To be honest, even I probably thought studying fashion would be easier than it truly was. For some people, it might be easier than something like physics would be (although I’d probably have been better at physics, TBH). But regardless of whether it’s easy or not, it’s time consuming for everyone. You can bullshit an English paper, you can’t bullshit an entire dress from scratch during an all-nighter.
Another difficulty is that because there’s not a “right” way to do a project, teachers can grade subjectively. You also have to always worry about what everyone else is doing, because if some over-achiever decides she wants to complement her presentation with a bunch of extra shit that wasn’t required, she’s getting an A and your perfect project that checks all the boxes on the syllabus is not.
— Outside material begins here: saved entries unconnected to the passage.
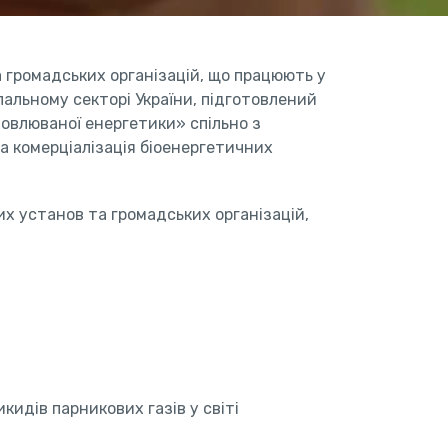
 громадських організацій, що працюють у
ипальному секторі України, підготовлений
новлюваної енергетики» спільно з
а комерціалізація біоенергетичних
х установ та громадських організацій,
идів парникових газів у світі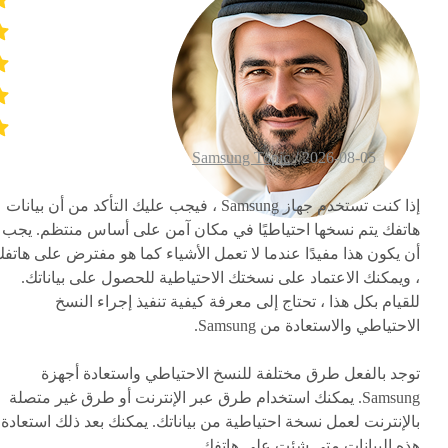
Samsung Topic
2026-08-05 /
إذا كنت تستخدم جهاز Samsung ، فيجب عليك التأكد من أن بيانات
هاتفك يتم نسخها احتياطيًا في مكان آمن على أساس منتظم. يجب
أن يكون هذا مفيدًا عندما لا تعمل الأشياء كما هو مفترض على هاتف
، ويمكنك الاعتماد على نسختك الاحتياطية للحصول على بياناتك.
للقيام بكل هذا ، تحتاج إلى معرفة كيفية تنفيذ إجراء النسخ
الاحتياطي والاستعادة من Samsung.
توجد بالفعل طرق مختلفة للنسخ الاحتياطي واستعادة أجهزة
Samsung. يمكنك استخدام طرق عبر الإنترنت أو طرق غير متصلة
بالإنترنت لعمل نسخة احتياطية من بياناتك. يمكنك بعد ذلك استعادة
هذه البيانات متى شئت على هاتفك.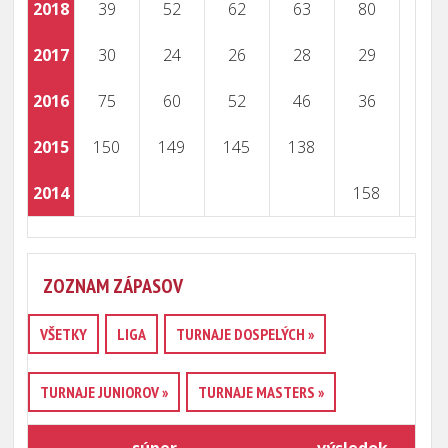
2018
39
52
62
63
80
2017
30
24
26
28
29
2016
75
60
52
46
36
2015
150
149
145
138
2014
158
ZOZNAM ZÁPASOV
VŠETKY
LIGA
TURNAJE DOSPELÝCH »
TURNAJE JUNIOROV »
TURNAJE MASTERS »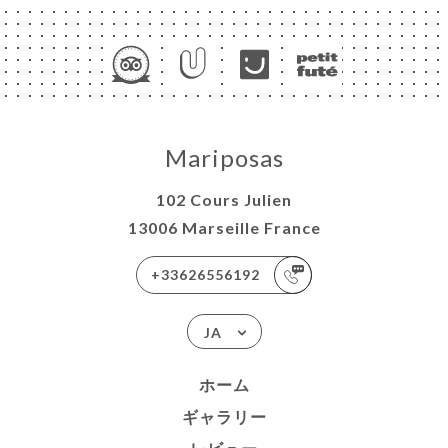
Mariposas
102 Cours Julien
13006 Marseille France
+33626556192
JA
ホーム
ギャラリー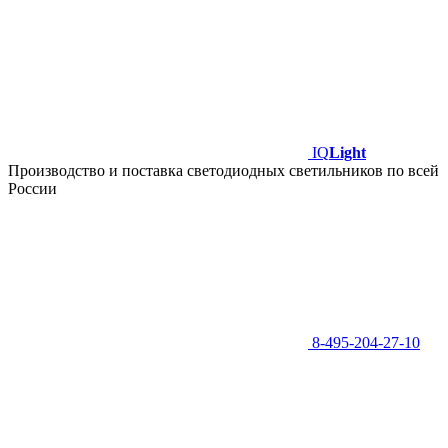
IQ
Light
Производство и поставка светодиодных светильников по всей
России
8-495-204-27-10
Myth 5. You’ll Get a Job That Lets You Explore Your Creative Passions
Yikes. Hate to burst your bubble on this, but the fashion industry looks a lot more glam than it really is. You might already know that getting a job in the fashion industry means first working a bunch of shitty unpaid internships, but things don’t suddenly perk up when you get your first full-time job either. Entry-level jobs are generally not a huge step up from interning (although at least you’ll be getting paid), and no matter what level you’re at in your career path, working for another fashion label means that you’re making decisions based on the head of the company — or more likely, on your customer.
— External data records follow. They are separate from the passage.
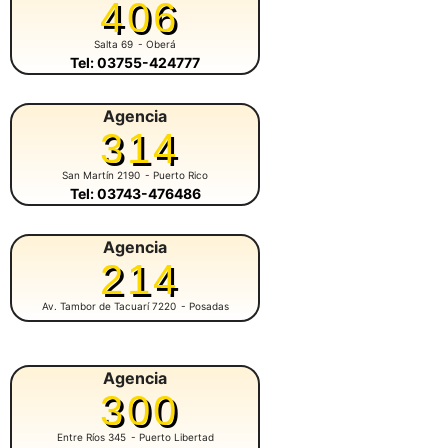
406
Salta 69
- Oberá
Tel: 03755-424777
Agencia
314
San Martín 2190
- Puerto Rico
Tel: 03743-476486
Agencia
214
Av. Tambor de Tacuarí 7220
- Posadas
Agencia
300
Entre Ríos 345
- Puerto Libertad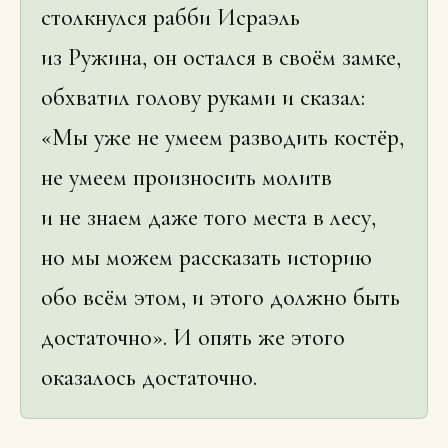
столкнулся рабби Исраэль
из Ружина, он остался в своём замке,
обхватил голову руками и сказал:
«Мы уже не умеем разводить костёр,
не умеем произносить молитв
и не знаем даже того места в лесу,
но мы можем рассказать историю
обо всём этом, и этого должно быть
достаточно». И опять же этого
оказалось достаточно.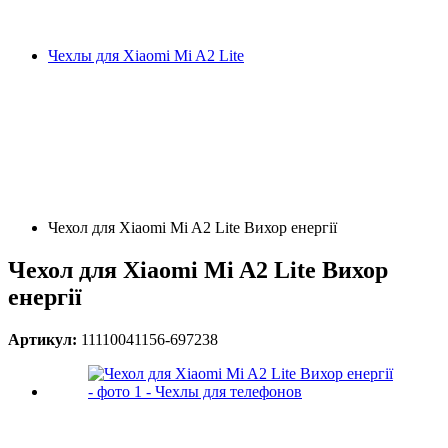
Чехлы для Xiaomi Mi A2 Lite
Чехол для Xiaomi Mi A2 Lite Вихор енергії
Чехол для Xiaomi Mi A2 Lite Вихор
енергії
Артикул:
11110041156-697238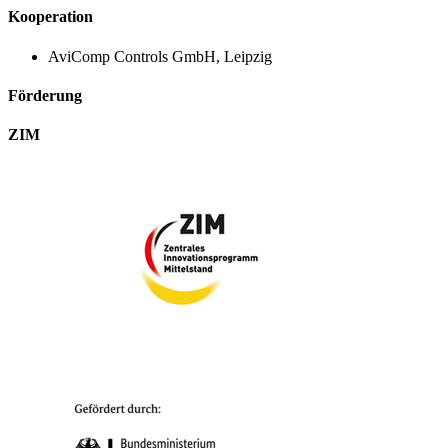
Kooperation
AviComp Controls GmbH, Leipzig
Förderung
ZIM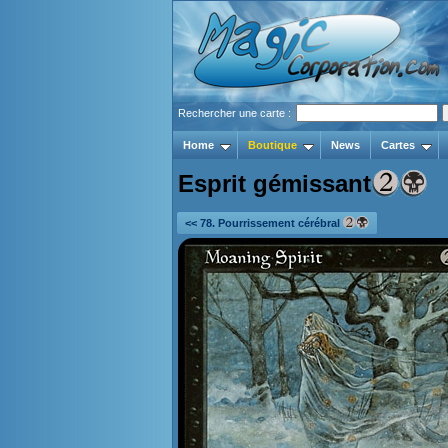
Rechercher une carte :
Home
Boutique
News
Cartes
Esprit gémissant
<< 78. Pourrissement cérébral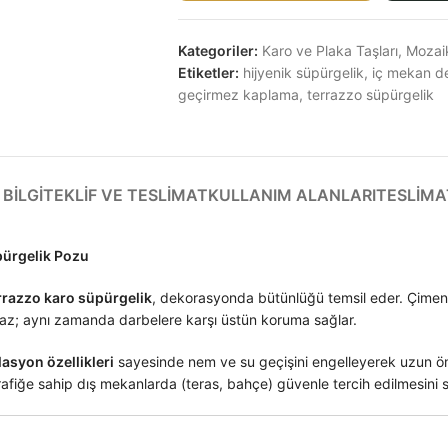
Kategoriler:
Karo ve Plaka Taşları
,
Mozai
Etiketler:
hijyenik süpürgelik
,
iç mekan d
geçirmez kaplama
,
terrazzo süpürgelik
BILGI
TEKLIF VE TESLIMAT
KULLANIM ALANLARI
TESLIMA
üpürgelik Pozu
rrazzo karo süpürgelik
, dekorasyonda bütünlüğü temsil eder. Çiment
lmaz; aynı zamanda darbelere karşı üstün koruma sağlar.
lasyon özellikleri
sayesinde nem ve su geçişini engelleyerek uzun öm
afiğe sahip dış mekanlarda (teras, bahçe) güvenle tercih edilmesini s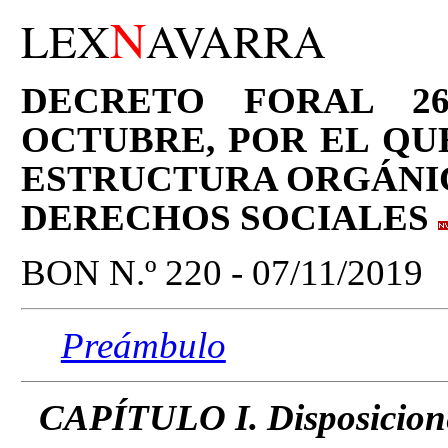
N
LEX
AVARRA
DECRETO FORAL 268
OCTUBRE, POR EL QU
ESTRUCTURA ORGÁNI
DERECHOS SOCIALES
BON N.º 220 - 07/11/2019
Preámbulo
CAPÍTULO I. Disposicione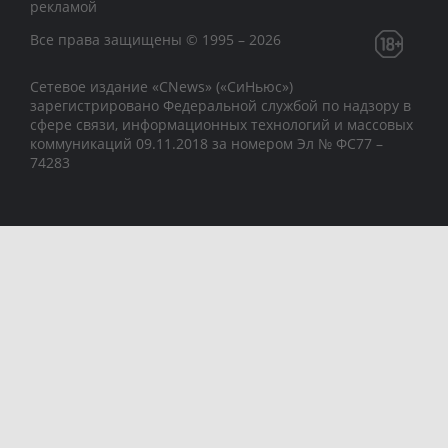
рекламой
Все права защищены © 1995 – 2026
Сетевое издание «CNews» («СиНьюс»)
зарегистрировано Федеральной службой по надзору в
сфере связи, информационных технологий и массовых
коммуникаций 09.11.2018 за номером Эл № ФС77 –
74283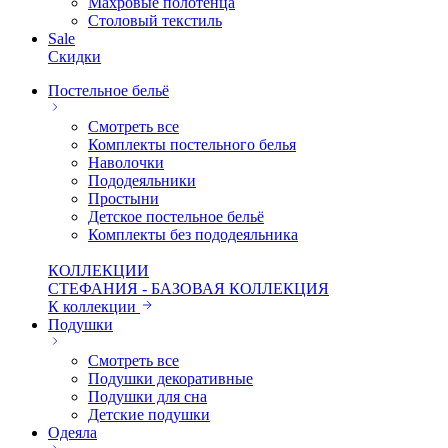
Махровые полотенца
Столовый текстиль
Sale
Скидки
Постельное бельё
Смотреть все
Комплекты постельного белья
Наволочки
Пододеяльники
Простыни
Детское постельное бельё
Комплекты без пододеяльника
КОЛЛЕКЦИИ
СТЕФАНИЯ - БАЗОВАЯ КОЛЛЕКЦИЯ
К коллекции
Подушки
Смотреть все
Подушки декоративные
Подушки для сна
Детские подушки
Одеяла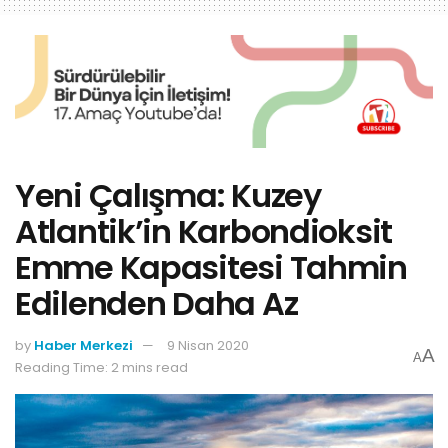
Yeni Çalışma: Kuzey
Atlantik’in Karbondioksit
Emme Kapasitesi Tahmin
Edilenden Daha Az
by
Haber Merkezi
9 Nisan 2020
A
A
Reading Time: 2 mins read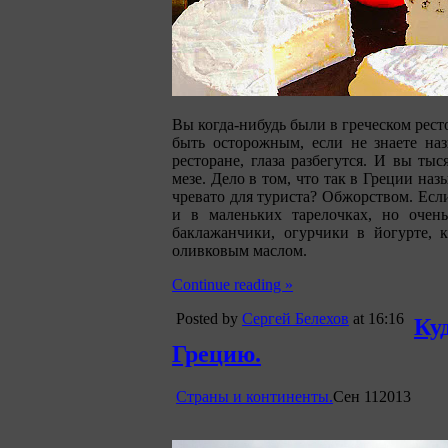
Вы когда-нибудь были в греческом рест
быть осторожным, если не знаете на
ресторане, глаза разбегутся. И вы ты
мезе. Дело в том, что так в Греции наз
чревато для туриста? Обжорством. Если 
и в маленьких тарелочках, но очен
баклажанчики, огурчики в йогурте, 
оливковым маслом.
Continue reading »
Posted by
Сергей Белехов
at 16:16
Ку
Грецию.
Страны и континенты.
Сен
11
2013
When I worked one of my first internships in a big luxury brand’s shoe design department, I constantly saw the designers’ dope sketches get dumbed down into basic pieces that the “average consumer” would buy. After all, that’s where all the money is. Unfortunately, the only way to really have freedom to design your own pieces is to launch your own label and work for yourself — which generally comes along with financial risk and lots of debt. Pretty impossible, unless you have a rich daddy like Stella McCartney, of course.
6. Everyone Dresses Cute For Class
Okay, I know your classmates are supposed to be the future Gianni Versaces or whatever, but that doesn’t mean they’re not hungover and craving sweatpants on a Friday morning, ya feel? This goes double for fashion design majors since half of them spend all night in the lab and barely have time to go home and shower. Yes, there are always the students that overdress because that’s their thing, but you definitely don’t have to get all dolled up and aren’t expected to, unless you have one of those psycho teachers who somehow factors your outfit into your grade based on the “dress for the job you want” theory.